(ASSIGNMENT):
Each entry should be returned exactly as written, with no pictures carried over.

### DATASET RECORDS

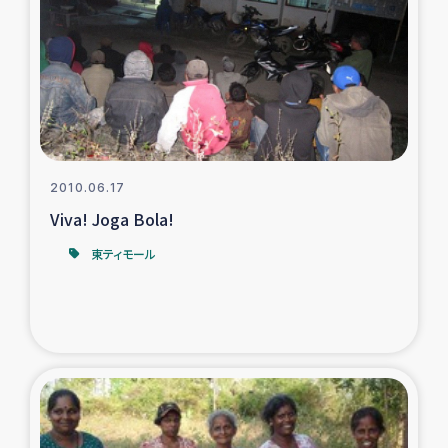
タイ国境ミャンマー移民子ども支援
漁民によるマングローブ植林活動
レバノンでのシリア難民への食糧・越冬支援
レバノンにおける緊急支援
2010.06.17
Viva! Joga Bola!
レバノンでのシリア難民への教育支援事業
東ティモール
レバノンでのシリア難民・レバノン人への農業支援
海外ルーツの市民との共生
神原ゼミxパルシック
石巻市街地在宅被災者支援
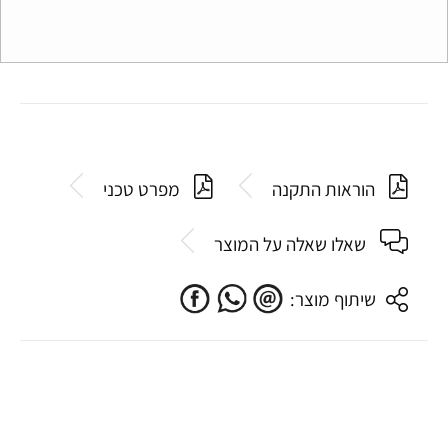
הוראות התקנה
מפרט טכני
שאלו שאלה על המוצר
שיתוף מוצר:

######

(WRITTEN REPLY):
タイ国境ミャンマー移民子ども支援
漁民によるマングローブ植林活動
レバノンでのシリア難民への食糧・越冬支援
レバノンにおける緊急支援
2010.06.17
Viva! Joga Bola!
レバノンでのシリア難民への教育支援事業
東ティモール
レバノンでのシリア難民・レバノン人への農業支援
海外ルーツの市民との共生
神原ゼミxパルシック
石巻市街地在宅被災者支援
הוראות התקנה
מפרט טכני
שאלו שאלה על המוצר
שיתוף מוצר:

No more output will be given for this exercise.